SYMDEKO (Page 6 of 9)

13 NONCLINICAL TOXICOLOGY

13.1 Carcinogenesis, Mutagenesis, Impairment of Fertility

No studies of carcinogenicity, mutagenicity, or impairment of fertility were conducted with the combination of tezacaftor and ivacaftor, however, separate studies of tezacaftor and ivacaftor are described below.

Tezacaftor

A 2-year study in Sprague-Dawley rats and a 6-month study in Tg.rasH2 transgenic mice were conducted to assess the carcinogenic potential of tezacaftor. No evidence of tumorigenicity from tezacaftor was observed in male and female rats at oral doses up to 50 and 75 mg/kg/day (approximately 2 and 3 times the MRHD based on summed AUCs of tezacaftor and its metabolites in males and females, respectively).
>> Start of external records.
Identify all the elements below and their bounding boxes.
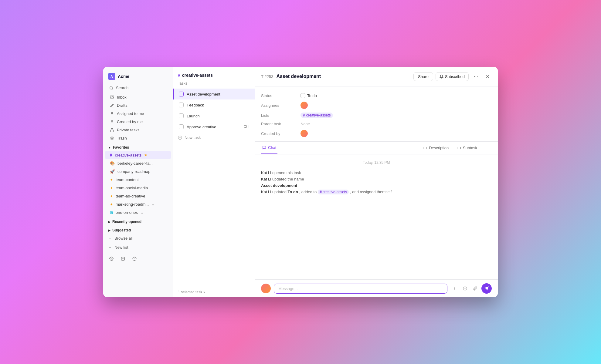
new-task-button[interactable]: New task bbox=[173, 132, 255, 143]
sidebar-item-marketing[interactable]: ✦ marketing-roadm... ≡ bbox=[105, 200, 171, 208]
help-icon bbox=[132, 257, 137, 261]
assigned-label: Assigned to me bbox=[117, 111, 144, 116]
plus-icon-list: ＋ bbox=[108, 244, 112, 250]
more-options-button[interactable]: ··· bbox=[471, 72, 481, 81]
list-tag[interactable]: # creative-assets bbox=[300, 113, 333, 118]
parent-value: None bbox=[300, 122, 310, 126]
task-item-asset-development[interactable]: Asset development bbox=[173, 89, 255, 99]
task-item-feedback[interactable]: Feedback bbox=[173, 99, 255, 110]
status-label: Status bbox=[261, 93, 300, 98]
sidebar-item-drafts[interactable]: Drafts bbox=[105, 101, 171, 110]
svg-point-3 bbox=[111, 120, 113, 122]
task-item-approve[interactable]: Approve creative 1 bbox=[173, 121, 255, 132]
svg-point-9 bbox=[454, 287, 455, 287]
parent-task-row: Parent task None bbox=[261, 120, 492, 128]
task-label-1: Asset development bbox=[187, 92, 250, 96]
team-content-label: team-content bbox=[116, 177, 139, 182]
sidebar-item-trash[interactable]: Trash bbox=[105, 134, 171, 142]
sidebar-item-creative-assets[interactable]: # creative-assets ★ bbox=[105, 151, 171, 159]
more-options-chat-btn[interactable] bbox=[450, 284, 459, 293]
sparkle-icon-1: ✦ bbox=[110, 178, 113, 182]
updated-label: updated bbox=[272, 190, 288, 194]
svg-point-5 bbox=[111, 258, 112, 259]
workspace-name: Acme bbox=[118, 74, 129, 79]
header-actions: Share Subscribed ··· ✕ bbox=[413, 72, 492, 81]
suggested-label: Suggested bbox=[112, 228, 131, 232]
browse-all-button[interactable]: ＋ Browse all bbox=[103, 234, 173, 243]
star-icon: ★ bbox=[144, 153, 148, 157]
send-icon bbox=[484, 286, 489, 291]
trash-label: Trash bbox=[117, 136, 127, 140]
recently-opened-header[interactable]: ▶ Recently opened bbox=[103, 217, 173, 225]
sidebar-item-assigned[interactable]: Assigned to me bbox=[105, 110, 171, 118]
lock-icon bbox=[110, 128, 114, 132]
sparkle-icon-2: ✦ bbox=[110, 186, 113, 190]
grid-icon: ⊞ bbox=[110, 211, 113, 215]
action-1: opened this task bbox=[272, 170, 301, 175]
search-button[interactable]: Search bbox=[106, 84, 170, 92]
add-button[interactable] bbox=[118, 254, 127, 263]
menu-icon: ≡ bbox=[141, 211, 143, 214]
meta-section: Status To do Assignees Lists # creative-… bbox=[255, 86, 498, 142]
send-button[interactable] bbox=[481, 283, 492, 294]
close-button[interactable]: ✕ bbox=[483, 72, 492, 81]
help-button[interactable] bbox=[130, 254, 139, 263]
sidebar-item-berkeley[interactable]: 🎨 berkeley-career-fai... bbox=[105, 159, 171, 167]
list-name: creative-assets bbox=[182, 73, 213, 78]
chat-more-button[interactable]: ··· bbox=[482, 143, 492, 153]
emoji-button[interactable] bbox=[461, 284, 469, 293]
task-checkbox-1[interactable] bbox=[179, 92, 184, 96]
attachment-icon bbox=[473, 286, 477, 291]
assignees-label: Assignees bbox=[261, 103, 300, 108]
add-subtask-btn[interactable]: + + Subtask bbox=[453, 144, 480, 152]
sidebar-item-one-on-ones[interactable]: ⊞ one-on-ones ≡ bbox=[105, 208, 171, 217]
message-input[interactable] bbox=[274, 284, 447, 294]
sidebar-item-created[interactable]: Created by me bbox=[105, 118, 171, 126]
sidebar-item-inbox[interactable]: Inbox bbox=[105, 93, 171, 101]
task-list-panel: # creative-assets Tasks Asset developmen… bbox=[173, 67, 255, 297]
assignees-row: Assignees bbox=[261, 100, 492, 111]
workspace-avatar: A bbox=[108, 73, 115, 80]
share-button[interactable]: Share bbox=[413, 72, 433, 81]
status-checkbox[interactable] bbox=[300, 93, 305, 98]
add-icon bbox=[121, 257, 125, 261]
lists-value[interactable]: # creative-assets bbox=[300, 113, 333, 118]
add-description-btn[interactable]: + + Description bbox=[419, 144, 451, 152]
added-to-label: , added to bbox=[299, 190, 318, 194]
one-on-ones-label: one-on-ones bbox=[116, 210, 138, 215]
sidebar: A Acme Search Inbox Drafts Assigned to m… bbox=[103, 67, 173, 297]
assigned-icon bbox=[110, 112, 114, 116]
inbox-label: Inbox bbox=[117, 95, 127, 99]
task-checkbox-3[interactable] bbox=[179, 113, 184, 118]
vertical-dots-icon bbox=[453, 286, 457, 291]
sidebar-item-team-social[interactable]: ✦ team-social-media bbox=[105, 184, 171, 192]
sidebar-item-team-content[interactable]: ✦ team-content bbox=[105, 176, 171, 184]
subscribed-button[interactable]: Subscribed bbox=[436, 72, 469, 81]
tab-chat[interactable]: Chat bbox=[261, 142, 277, 154]
assignees-value[interactable] bbox=[300, 102, 308, 109]
settings-button[interactable] bbox=[107, 254, 116, 263]
task-checkbox-2[interactable] bbox=[179, 103, 184, 107]
task-list-footer: 1 selected task ▾ bbox=[173, 287, 255, 297]
chat-tab-icon bbox=[262, 146, 266, 150]
chat-timestamp: Today, 12:35 PM bbox=[261, 160, 492, 165]
action-2: updated the name bbox=[272, 177, 304, 181]
browse-all-label: Browse all bbox=[114, 236, 133, 241]
task-checkbox-4[interactable] bbox=[179, 124, 184, 129]
lists-label: Lists bbox=[261, 113, 300, 118]
suggested-header[interactable]: ▶ Suggested bbox=[103, 225, 173, 234]
chat-section: Chat + + Description + + Subtask ··· Tod… bbox=[255, 142, 498, 297]
favorites-header[interactable]: ▼ Favorites bbox=[103, 142, 173, 151]
task-item-launch[interactable]: Launch bbox=[173, 110, 255, 121]
task-title[interactable]: Asset development bbox=[276, 74, 410, 79]
new-list-button[interactable]: ＋ New list bbox=[103, 243, 173, 252]
sidebar-item-private[interactable]: Private tasks bbox=[105, 126, 171, 134]
chat-tab-actions: + + Description + + Subtask ··· bbox=[419, 143, 492, 153]
sidebar-item-team-ad[interactable]: ✦ team-ad-creative bbox=[105, 192, 171, 200]
svg-marker-14 bbox=[485, 287, 488, 290]
attachment-button[interactable] bbox=[471, 284, 480, 293]
chat-tab-label: Chat bbox=[268, 145, 276, 150]
activity-status: Kat Li updated To do , added to # creati… bbox=[261, 189, 492, 195]
status-value[interactable]: To do bbox=[300, 93, 317, 98]
sidebar-item-roadmap[interactable]: 🚀 company-roadmap bbox=[105, 167, 171, 176]
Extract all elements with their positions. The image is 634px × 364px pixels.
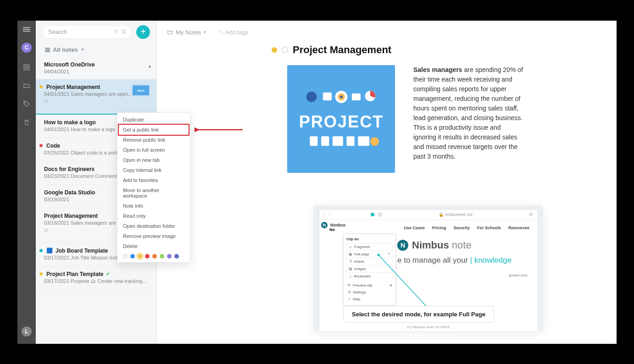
note-content: My Notes ▾ · Add tags Project Management… [157, 21, 617, 344]
color-swatch[interactable] [152, 254, 157, 259]
svg-text:PROJECT: PROJECT [299, 112, 384, 131]
filter-icon[interactable] [114, 29, 119, 34]
svg-point-28 [378, 254, 380, 256]
color-swatch[interactable]: ⊘ [123, 254, 128, 259]
folder-icon [167, 29, 173, 35]
svg-rect-25 [346, 136, 354, 146]
menu-item-open-destination[interactable]: Open destination folder [117, 221, 190, 231]
svg-rect-23 [321, 136, 329, 146]
embedded-screenshot: ‹ › 🔒 nimbusweb.me ⟳ N Nimbus No Use Cas… [314, 205, 543, 331]
clip-option: ▭Fragment [346, 243, 393, 250]
add-tags-button[interactable]: Add tags [219, 29, 249, 36]
svg-rect-26 [358, 136, 369, 146]
menu-item-note-info[interactable]: Note info [117, 201, 190, 211]
svg-point-19 [340, 95, 343, 98]
color-dot [39, 249, 43, 252]
mood-icon[interactable] [282, 47, 288, 53]
note-thumbnail: PROJ [132, 84, 150, 97]
avatar[interactable]: C [22, 43, 32, 53]
folder-icon[interactable] [23, 82, 30, 89]
tag-icon [219, 30, 224, 35]
all-notes-dropdown[interactable]: ▤ All notes ▾ [36, 44, 156, 58]
menu-item-get-public-link[interactable]: Get a public link [118, 124, 189, 136]
menu-icon[interactable] [23, 27, 30, 32]
trash-icon[interactable] [23, 119, 30, 126]
add-note-button[interactable]: + [136, 25, 150, 39]
grid-icon[interactable] [23, 64, 30, 71]
menu-item-duplicate[interactable]: Duplicate [117, 115, 190, 125]
svg-rect-16 [323, 93, 331, 100]
app-window: C L Search + ▤ All notes ▾ Microsoft One [17, 21, 617, 344]
extension-icon [378, 213, 382, 216]
site-nav: Use CasesPricingSecurityFor SchoolsResou… [325, 225, 532, 235]
color-swatch[interactable] [130, 254, 135, 259]
brand-logo-large: N Nimbus note [397, 239, 533, 251]
footer-text: Try Nimbus Note for FREE [319, 325, 538, 329]
chevron-down-icon: ▾ [82, 47, 84, 52]
context-menu: Duplicate Get a public link Remove publi… [117, 112, 190, 263]
svg-text:PROJ: PROJ [137, 89, 145, 92]
svg-point-15 [306, 92, 317, 102]
svg-rect-20 [351, 94, 360, 100]
menu-item-delete[interactable]: Delete [117, 241, 190, 251]
menu-item-read-only[interactable]: Read only [117, 211, 190, 221]
forward-icon: › [329, 212, 330, 217]
svg-rect-0 [24, 65, 26, 67]
svg-rect-22 [310, 136, 317, 146]
svg-point-27 [370, 137, 379, 146]
annotation-arrow [377, 253, 441, 313]
body-text: Sales managers are spending 20% of their… [413, 65, 524, 173]
hero-image: PROJECT [287, 65, 395, 173]
list-item[interactable]: Project Management 04/01/2021 Sales mana… [36, 79, 156, 115]
color-dot [39, 85, 43, 88]
extension-icon [371, 213, 374, 216]
color-swatch[interactable] [160, 254, 164, 259]
color-swatch[interactable] [138, 254, 142, 259]
list-item[interactable]: Microsoft OneDrive 04/04/2021 ▴ [36, 58, 156, 79]
menu-item-copy-internal-link[interactable]: Copy internal link [117, 165, 190, 175]
chevron-down-icon: ▾ [204, 30, 206, 34]
menu-item-open-new-tab[interactable]: Open in new tab [117, 155, 190, 165]
menu-item-move-workspace[interactable]: Move to another workspace [117, 185, 190, 201]
avatar-secondary[interactable]: L [22, 326, 32, 336]
notes-icon: ▤ [45, 46, 50, 53]
color-picker-row: ⊘ [117, 251, 190, 260]
color-swatch[interactable] [167, 254, 172, 259]
color-dot [39, 144, 43, 147]
annotation-callout: Select the desired mode, for example Ful… [343, 306, 494, 323]
page-title: Project Management [293, 44, 391, 56]
svg-point-5 [122, 30, 125, 33]
search-input[interactable]: Search [42, 25, 133, 39]
color-dot [272, 47, 277, 53]
collapse-icon[interactable]: ▴ [149, 63, 151, 68]
menu-item-remove-preview[interactable]: Remove preview image [117, 231, 190, 241]
url-bar: 🔒 nimbusweb.me [439, 212, 473, 217]
svg-rect-2 [24, 68, 26, 70]
color-dot [39, 272, 43, 276]
svg-rect-3 [27, 68, 29, 70]
menu-item-add-favorites[interactable]: Add to favorites [117, 175, 190, 185]
back-icon: ‹ [324, 212, 325, 217]
tag-icon[interactable] [23, 100, 30, 108]
search-icon[interactable] [122, 29, 127, 34]
share-icon: ⇄ [44, 99, 148, 105]
refresh-icon: ⟳ [529, 212, 533, 217]
list-item[interactable]: Project Plan Template✔ 03/17/2021 Purpos… [36, 266, 156, 290]
svg-rect-1 [27, 65, 29, 67]
menu-item-open-full-screen[interactable]: Open in full screen [117, 145, 190, 155]
breadcrumb[interactable]: My Notes ▾ [167, 29, 206, 36]
nav-rail: C L [17, 21, 36, 344]
color-swatch[interactable] [174, 254, 179, 259]
menu-item-remove-public-link[interactable]: Remove public link [117, 135, 190, 145]
color-swatch[interactable] [145, 254, 150, 259]
svg-rect-24 [332, 136, 343, 146]
svg-point-4 [25, 102, 26, 103]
No evidence of tumorigenicity was observed in male and female Tg.rasH2 transgenic mice at tezacaftor doses up to 500 mg/kg/day.

Tezacaftor was negative for genotoxicity in the following assays: Ames test for bacterial gene mutation, in vitro chromosomal aberration assay in Chinese hamster ovary cells, and in vivo mouse micronucleus test.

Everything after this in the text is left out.